Edwards brought in Nike sneaker wedges in January and will add Adidas this summer. “[The sneaker-wedge customer tends to be] that visitor from Europe, as well as a streetwear girl who’s into sneakers but now can wear them with a wedge.”

But with so many brands from all areas of the industry getting in the game, is there a danger of oversaturation?

“It’s been pushed hard, and when it starts being pushed into lower price points, it’s concerning,” Karmaloop’s Farese said. “But it’ll [hold out for] another year or two.”

Chuckies New York owner Richard Erani suggested the style’s ubiquity could be an issue for higher-end boutiques.

“Like everything else, the minute things become so oversaturated, they just lose their novelty,” he said. “What will happen is everyone is going to come out with their version of athletic, and little by little, it will slow down.”

Still, Erani remains optimistic that many companies will get mileage out of the silhouette for the next several seasons. In fact, the retailer increased his sneaker-wedge orders for fall ’13, adding Isabel Marant to a mix that already includes versions by Giuseppe Zanotti and the store’s private label.

“It definitely is a good trend and it has been overdue,” Erani said. “Women always like that little bit of height. Isabel Marant made [the sneaker] sophisticated so women could wear [an athletic style] without feeling like they were wearing their daughter’s shoe.”

He predicted that the highest-end labels have the best chance to outlast the trend. “Believe it or not, [a higher price point] actually helps the brand,” Erani said. “Although [shoppers] will probably buy fewer [sneaker wedges] a year or two from now, it will still be relevant for the [luxury] customer. A few people will be left standing, and Isabel Marant will be one of them.”

An alternate path for the trend in the women’s marketplace could be the diffusion effect, where women’s and athletic labels take the sport-fashion influence beyond the wedge.

Sneakers, in general, have pervaded fashion for years.

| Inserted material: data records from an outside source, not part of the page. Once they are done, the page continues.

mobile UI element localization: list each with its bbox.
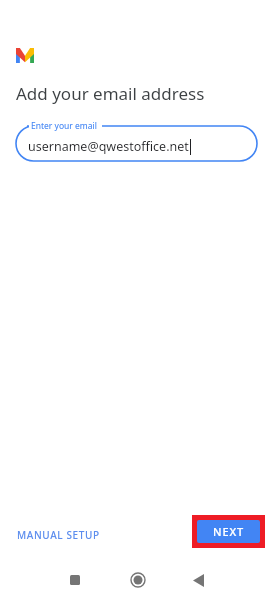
staticText: username@qwestoffice.net xyxy=(28,138,189,155)
button[interactable]: Enter your email xyxy=(16,120,257,166)
staticText: Add your email address xyxy=(16,82,205,105)
staticText: Enter your email xyxy=(31,120,97,132)
button[interactable]: Back xyxy=(185,567,211,593)
button[interactable]: MANUAL SETUP xyxy=(10,523,107,547)
button[interactable]: Home xyxy=(125,567,151,593)
staticText: NEXT xyxy=(213,524,244,539)
button[interactable]: Recent apps xyxy=(62,567,88,593)
button[interactable]: NEXT xyxy=(197,520,260,543)
staticText: MANUAL SETUP xyxy=(17,528,100,542)
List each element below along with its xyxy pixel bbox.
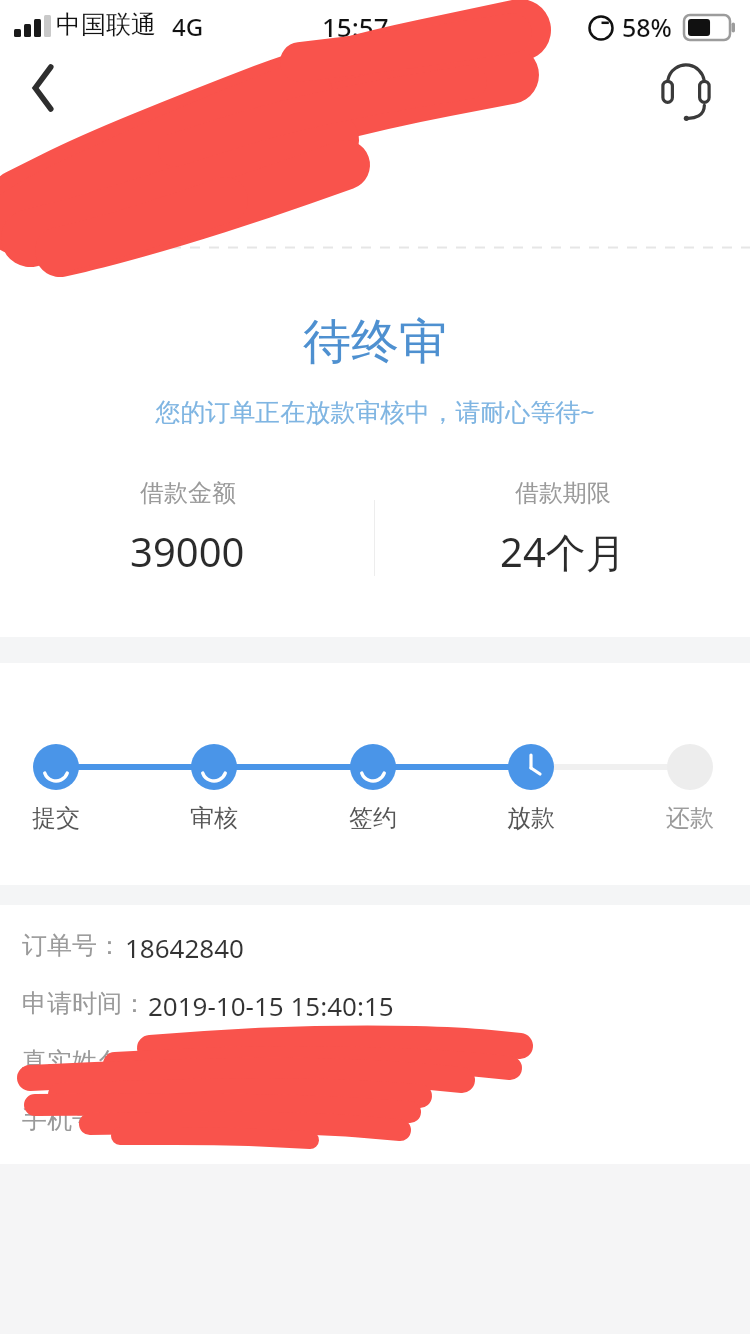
- staticText: 放款: [507, 803, 555, 833]
- staticText: 18642840: [125, 930, 244, 965]
- staticText: 您的订单正在放款审核中，请耐心等待~: [155, 394, 595, 428]
- button[interactable]: 手机号：: [0, 1104, 750, 1140]
- button[interactable]: Back: [10, 55, 76, 121]
- staticText: 15:57: [322, 9, 389, 44]
- staticText: 审核: [190, 803, 238, 833]
- button[interactable]: 真实姓名：: [0, 1046, 750, 1082]
- staticText: 24个月: [500, 524, 626, 579]
- staticText: 签约: [349, 803, 397, 833]
- button[interactable]: 提交: [11, 798, 101, 838]
- button[interactable]: 申请时间：: [0, 988, 750, 1024]
- staticText: 39000: [130, 524, 245, 578]
- staticText: 待终审: [303, 312, 447, 372]
- button[interactable]: 审核: [169, 798, 259, 838]
- staticText: 订单号：: [22, 930, 122, 961]
- staticText: 58%: [622, 10, 672, 44]
- staticText: 申请时间：: [22, 988, 147, 1019]
- button[interactable]: 还款: [645, 798, 735, 838]
- staticText: 借款金额: [140, 478, 236, 508]
- staticText: 手机号：: [22, 1104, 122, 1135]
- staticText: 还款: [666, 803, 714, 833]
- staticText: 4G: [172, 10, 204, 43]
- staticText: 真实姓名：: [22, 1046, 147, 1077]
- staticText: 提交: [32, 803, 80, 833]
- button[interactable]: 订单号：: [0, 930, 750, 966]
- button[interactable]: 放款: [486, 798, 576, 838]
- staticText: 借款期限: [515, 478, 611, 508]
- staticText: 2019-10-15 15:40:15: [148, 988, 394, 1023]
- button[interactable]: Customer service: [652, 52, 720, 120]
- staticText: 中国联通: [56, 9, 156, 40]
- button[interactable]: 签约: [328, 798, 418, 838]
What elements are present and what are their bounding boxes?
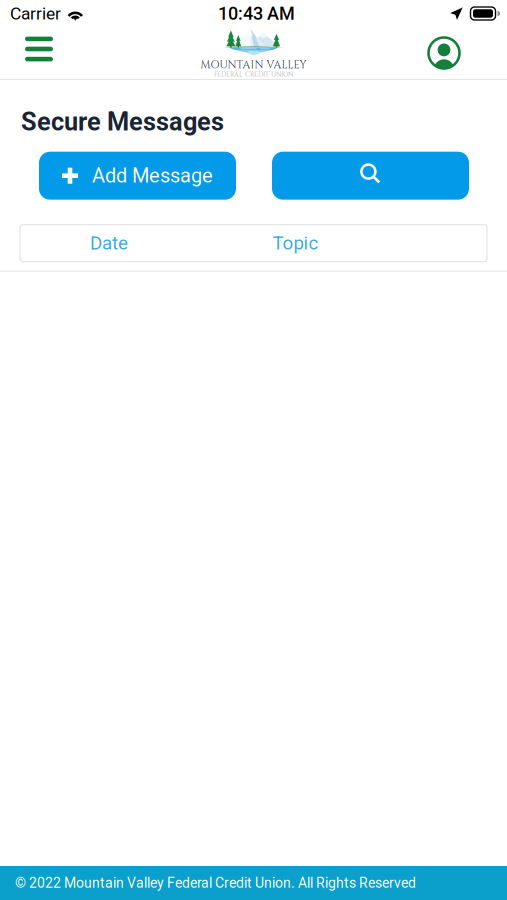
button[interactable]: Menu	[12, 29, 66, 77]
staticText: Topic	[272, 232, 318, 254]
button[interactable]: Topic	[198, 225, 393, 262]
staticText: Add Message	[92, 164, 213, 187]
staticText: © 2022 Mountain Valley Federal Credit Un…	[15, 875, 416, 891]
staticText: MOUNTAIN VALLEY	[200, 58, 306, 72]
staticText: 10:43 AM	[218, 3, 295, 24]
staticText: Date	[90, 232, 128, 254]
staticText: Carrier	[10, 3, 61, 24]
button[interactable]: Add Message	[39, 152, 236, 200]
button[interactable]: Account	[417, 29, 471, 77]
button[interactable]: Search	[272, 152, 469, 200]
staticText: FEDERAL CREDIT UNION	[214, 70, 293, 79]
staticText: Secure Messages	[21, 107, 224, 137]
button[interactable]: Date	[20, 225, 198, 262]
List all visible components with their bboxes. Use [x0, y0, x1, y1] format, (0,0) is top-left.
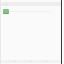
button[interactable]: Featured item	[3, 9, 9, 14]
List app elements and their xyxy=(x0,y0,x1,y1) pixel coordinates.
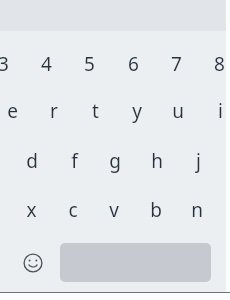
button[interactable]: h xyxy=(140,141,174,181)
staticText: d xyxy=(26,148,38,174)
staticText: e xyxy=(7,98,18,124)
button[interactable]: g xyxy=(98,141,132,181)
staticText: 4 xyxy=(41,51,52,77)
staticText: 6 xyxy=(128,51,139,77)
staticText: n xyxy=(191,197,203,223)
staticText: x xyxy=(26,197,37,223)
staticText: h xyxy=(151,148,163,174)
button[interactable]: u xyxy=(161,91,195,131)
staticText: j xyxy=(196,148,201,174)
button[interactable]: 8 xyxy=(202,44,230,84)
button[interactable]: 5 xyxy=(72,44,106,84)
button[interactable]: e xyxy=(0,91,29,131)
staticText: i xyxy=(218,98,223,124)
staticText: u xyxy=(172,98,184,124)
staticText: y xyxy=(132,98,142,124)
button[interactable]: v xyxy=(97,190,131,230)
button[interactable]: 4 xyxy=(29,44,63,84)
staticText: 3 xyxy=(0,51,9,77)
button[interactable]: t xyxy=(78,91,112,131)
button[interactable]: d xyxy=(15,141,49,181)
button[interactable]: 3 xyxy=(0,44,20,84)
button[interactable]: n xyxy=(180,190,214,230)
staticText: t xyxy=(92,98,99,124)
button[interactable]: 6 xyxy=(116,44,150,84)
staticText: f xyxy=(71,148,78,174)
staticText: 7 xyxy=(171,51,182,77)
staticText: c xyxy=(68,197,78,223)
staticText: b xyxy=(150,197,162,223)
staticText: v xyxy=(109,197,119,223)
button[interactable]: c xyxy=(56,190,90,230)
button[interactable]: f xyxy=(57,141,91,181)
staticText: 8 xyxy=(214,51,225,77)
button[interactable]: y xyxy=(120,91,154,131)
button[interactable]: r xyxy=(37,91,71,131)
button[interactable]: b xyxy=(139,190,173,230)
staticText: 5 xyxy=(84,51,95,77)
button[interactable]: 7 xyxy=(159,44,193,84)
button[interactable]: i xyxy=(203,91,230,131)
button[interactable]: x xyxy=(14,190,48,230)
staticText: g xyxy=(109,148,121,174)
button[interactable]: Emoji keyboard xyxy=(16,244,50,282)
staticText: r xyxy=(50,98,58,124)
button[interactable]: j xyxy=(181,141,215,181)
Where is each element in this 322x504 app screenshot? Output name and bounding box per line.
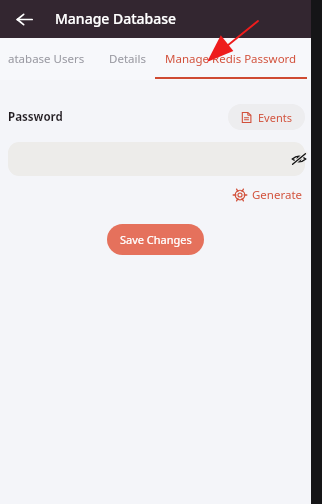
button[interactable]: Manage Redis Password bbox=[155, 38, 307, 80]
button[interactable] bbox=[8, 142, 305, 176]
button[interactable]: Details bbox=[99, 38, 155, 80]
button[interactable]: Generate bbox=[232, 184, 305, 206]
button[interactable]: atabase Users bbox=[0, 38, 99, 80]
button[interactable]: Toggle password visibility bbox=[286, 146, 312, 172]
staticText: Manage Database bbox=[55, 9, 177, 28]
button[interactable]: Events bbox=[228, 104, 305, 130]
staticText: Events bbox=[258, 110, 292, 125]
staticText: Save Changes bbox=[120, 232, 192, 247]
staticText: Details bbox=[109, 51, 146, 67]
staticText: Manage Redis Password bbox=[165, 51, 297, 67]
button[interactable]: Save Changes bbox=[107, 224, 204, 255]
button[interactable]: Back bbox=[7, 2, 41, 36]
staticText: Generate bbox=[252, 187, 303, 203]
staticText: atabase Users bbox=[8, 51, 85, 67]
staticText: Password bbox=[8, 109, 63, 125]
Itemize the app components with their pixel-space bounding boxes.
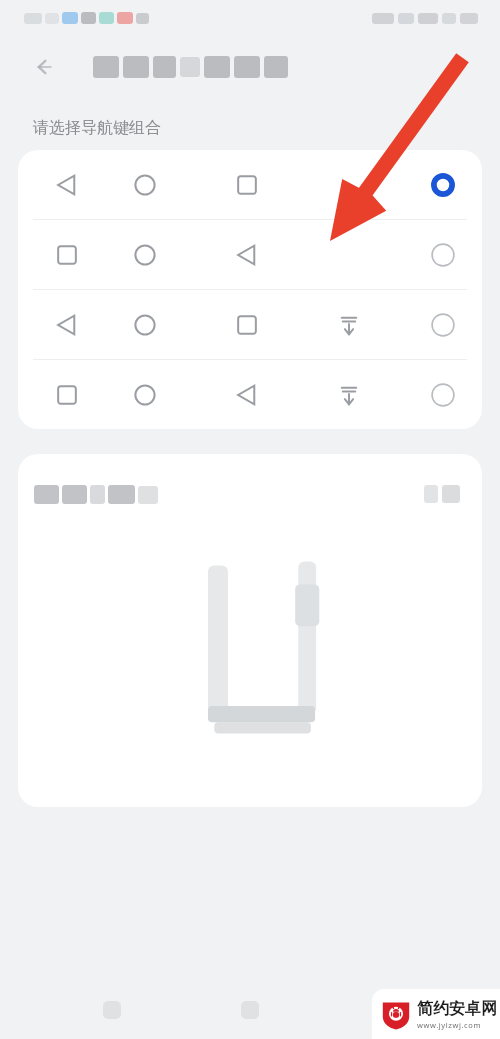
staticText: 简约安卓网	[417, 999, 497, 1019]
button[interactable]	[18, 290, 482, 359]
button[interactable]: Back	[85, 983, 139, 1037]
button[interactable]	[18, 150, 482, 219]
staticText: www.jylzwj.com	[417, 1020, 482, 1030]
staticText: 请选择导航键组合	[33, 118, 161, 138]
button[interactable]	[18, 454, 482, 807]
button[interactable]	[18, 360, 482, 429]
button[interactable]: Back	[22, 45, 66, 89]
button[interactable]: Recents	[362, 983, 416, 1037]
button[interactable]: Home	[223, 983, 277, 1037]
button[interactable]	[18, 220, 482, 289]
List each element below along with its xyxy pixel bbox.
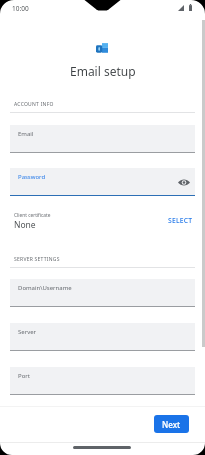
button[interactable]: Domain\Username [10,279,195,307]
staticText: SERVER SETTINGS [14,256,60,263]
staticText: Password [18,173,46,181]
button[interactable]: Next [154,415,189,433]
staticText: Email [18,130,34,138]
button[interactable]: Show password [177,178,190,187]
staticText: Port [18,372,30,380]
staticText: Client certificate [14,212,51,219]
staticText: None [14,219,36,231]
button[interactable]: Email [10,125,195,153]
staticText: Domain\Username [18,284,72,292]
staticText: 10:00 [12,4,29,13]
staticText: Next [162,419,181,430]
button[interactable]: SELECT [165,213,196,228]
button[interactable]: Password [10,168,195,196]
staticText: SELECT [168,216,193,225]
staticText: Server [18,328,37,336]
staticText: ACCOUNT INFO [14,101,54,108]
button[interactable]: Client certificate [0,205,205,238]
staticText: Email setup [70,63,136,79]
button[interactable]: Port [10,367,195,395]
button[interactable]: Server [10,323,195,351]
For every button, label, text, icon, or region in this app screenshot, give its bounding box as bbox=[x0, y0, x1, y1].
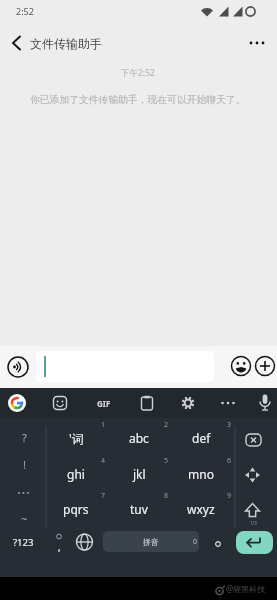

Brands such as Ash, Jeffrey Campbell, Adidas and Sam Edelman have experimented with alternative silhouettes such as flatforms and peep-toes, layering on other trends including studding, florals, color-blocking, slouchy suede and metallics. Puma also will explore new fashion silhouettes starting in the fall.

“We may see that wedges are just one player in a more well-rounded fashion sneaker assortment,” said Shopbop’s Powers, noting that a number of different variations performed well in recent seasons. “The fashion sneaker trend has longevity, and the customer will respond best to the pair that offers her the ideal mix of style, versatility and comfort.”